C’est fou ce qui peut être gagné dans le partage et pourtant, en pleine pénurie de chaleur humaine, beaucoup se laissent aller dans l’idée de s’anesthésier le cœur pour ne plus à avoir à ressentir ce manque. Car oui, cette ressource énergétique fait appel à d’autres mécanismes plus complexes que sont les émotions. L’individualisme, qui reste une théorie abstraite générée par des mouvements socio-politiques, étouffe en soit les émotions, c’est un système qui appelle à ne plus souffrir mais en contre partie, ne plus s’adonner à de beaux sentiments. Pire encore, par une volonté socio-politique encore une fois, il conditionne peu à peu ses « infectés » à éteindre les flammes de la chaleur humaine chez leurs semblables afin de prendre les éléments métaphysiques qui pourraient remplir leur énergie vitale. C’est ni plus ni moins qu’un vol d’énergie à grande échelle qui se met en place dans un tel système social. Le processus devient si enraciné dans le quotidien et si intense au fil du temps, que les êtres humains ne se rendent plus compte de ses vols énergétiques constants (qu’ils volent les autres au détriment de leur bonne santé mentale), certains oublient même qu’ils ont besoin de cette chaleur entre eux. Enfin, d’autres finissent par perdre leur humanité en usant de leurs dernières ressources énergétiques, à force d’avoir essayé, en vain, de rentrer en synergie avec leurs semblables. A force de rechercher finalement de quoi s’alimenter en chaleur humaine, certains n’ont plus les ressources nécessaires pour se réapprovisionner énergétiquement.

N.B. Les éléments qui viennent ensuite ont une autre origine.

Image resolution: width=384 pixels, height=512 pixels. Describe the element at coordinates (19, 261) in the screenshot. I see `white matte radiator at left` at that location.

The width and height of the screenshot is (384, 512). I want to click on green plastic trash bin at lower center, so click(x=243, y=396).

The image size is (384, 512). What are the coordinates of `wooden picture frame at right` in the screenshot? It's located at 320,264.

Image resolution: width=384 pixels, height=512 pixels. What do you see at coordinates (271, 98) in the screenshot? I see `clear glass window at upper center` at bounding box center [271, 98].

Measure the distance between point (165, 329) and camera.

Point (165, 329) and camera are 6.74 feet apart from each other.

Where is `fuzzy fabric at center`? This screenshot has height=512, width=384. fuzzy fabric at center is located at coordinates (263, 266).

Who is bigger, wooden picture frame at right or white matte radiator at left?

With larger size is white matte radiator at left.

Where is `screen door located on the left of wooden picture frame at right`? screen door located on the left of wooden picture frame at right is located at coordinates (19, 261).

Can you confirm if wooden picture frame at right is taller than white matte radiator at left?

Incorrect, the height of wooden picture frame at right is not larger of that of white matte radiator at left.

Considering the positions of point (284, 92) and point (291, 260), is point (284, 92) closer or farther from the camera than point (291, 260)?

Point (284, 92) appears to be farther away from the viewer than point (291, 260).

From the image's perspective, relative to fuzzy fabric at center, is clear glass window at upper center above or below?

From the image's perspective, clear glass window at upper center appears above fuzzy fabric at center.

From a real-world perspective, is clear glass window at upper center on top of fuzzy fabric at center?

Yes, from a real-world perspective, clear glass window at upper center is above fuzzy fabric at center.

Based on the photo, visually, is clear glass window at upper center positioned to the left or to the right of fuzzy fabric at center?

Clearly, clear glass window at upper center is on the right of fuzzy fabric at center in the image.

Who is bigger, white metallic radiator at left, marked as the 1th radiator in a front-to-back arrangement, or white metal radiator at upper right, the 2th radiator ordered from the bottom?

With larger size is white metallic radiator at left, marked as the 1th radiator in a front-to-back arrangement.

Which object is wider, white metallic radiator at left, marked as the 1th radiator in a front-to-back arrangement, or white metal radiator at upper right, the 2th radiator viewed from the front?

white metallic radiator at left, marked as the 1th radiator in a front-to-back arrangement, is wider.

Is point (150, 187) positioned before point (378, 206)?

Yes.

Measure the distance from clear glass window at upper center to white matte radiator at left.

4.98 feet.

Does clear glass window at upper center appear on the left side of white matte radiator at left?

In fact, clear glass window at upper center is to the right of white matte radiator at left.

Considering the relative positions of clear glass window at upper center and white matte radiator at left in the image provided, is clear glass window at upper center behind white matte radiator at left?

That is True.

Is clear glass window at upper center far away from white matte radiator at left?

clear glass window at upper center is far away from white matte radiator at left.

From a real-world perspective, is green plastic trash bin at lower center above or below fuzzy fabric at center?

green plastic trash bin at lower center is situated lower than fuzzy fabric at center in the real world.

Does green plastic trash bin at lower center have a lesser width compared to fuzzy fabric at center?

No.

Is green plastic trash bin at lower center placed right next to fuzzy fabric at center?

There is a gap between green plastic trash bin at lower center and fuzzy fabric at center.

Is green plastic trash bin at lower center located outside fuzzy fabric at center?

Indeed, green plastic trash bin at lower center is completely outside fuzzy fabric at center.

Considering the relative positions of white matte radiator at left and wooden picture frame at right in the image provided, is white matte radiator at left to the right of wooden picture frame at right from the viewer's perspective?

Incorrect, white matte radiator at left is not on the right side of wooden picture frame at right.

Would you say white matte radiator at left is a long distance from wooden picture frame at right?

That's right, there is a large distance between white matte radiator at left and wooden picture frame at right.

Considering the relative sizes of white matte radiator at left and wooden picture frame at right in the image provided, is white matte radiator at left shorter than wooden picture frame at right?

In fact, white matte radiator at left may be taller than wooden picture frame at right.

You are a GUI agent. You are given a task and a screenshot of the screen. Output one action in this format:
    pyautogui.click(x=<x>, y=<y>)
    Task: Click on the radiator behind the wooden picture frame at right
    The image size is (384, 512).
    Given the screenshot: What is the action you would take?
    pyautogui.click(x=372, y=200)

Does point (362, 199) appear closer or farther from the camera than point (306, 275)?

Au fond de l’espèce humaine, il y a cette flamme qui brûle et qui persiste quand elle se couple avec une autre. Comme un feu qui se répand, la chaleur humaine peut gagner en vigueur mais peut aussi perdre de sa force. Je pense avec beaucoup de recul, qu’une société malade est surtout une société qui est en pénurie de chaleur humaine. L’individualisme est sans nul doute l’une des plus graves conséquences d’une volonté de garder un certain pouvoir et/ou un certain contrôle sur une société (dans le but de « diviser pour mieux régner »). Pour renverser la situation, il suffirait pourtant que chaque individu s’élance pour prendre dans ses bras la personne la plus proche. La chaleur humaine est encore plus forte quand il y a un contact physique. Donc, il faut recréer du lien pour répandre un peu de chaleur dans le cœur et l’esprit des êtres humains d’une société qui est devenue « individualiste ». Cela soignerait dans un temps mais sur le long terme, ne faudrait-il pas aller plus loin ? Car en effet, il faudrait en réalité déconstruction l’ingénierie sociale et les volontés politiques (la façon dont les sociétés sont modelées) qui poussent les individus à vouloir s’autosuffire dans le but de mieux les manipuler, mieux les contrôler.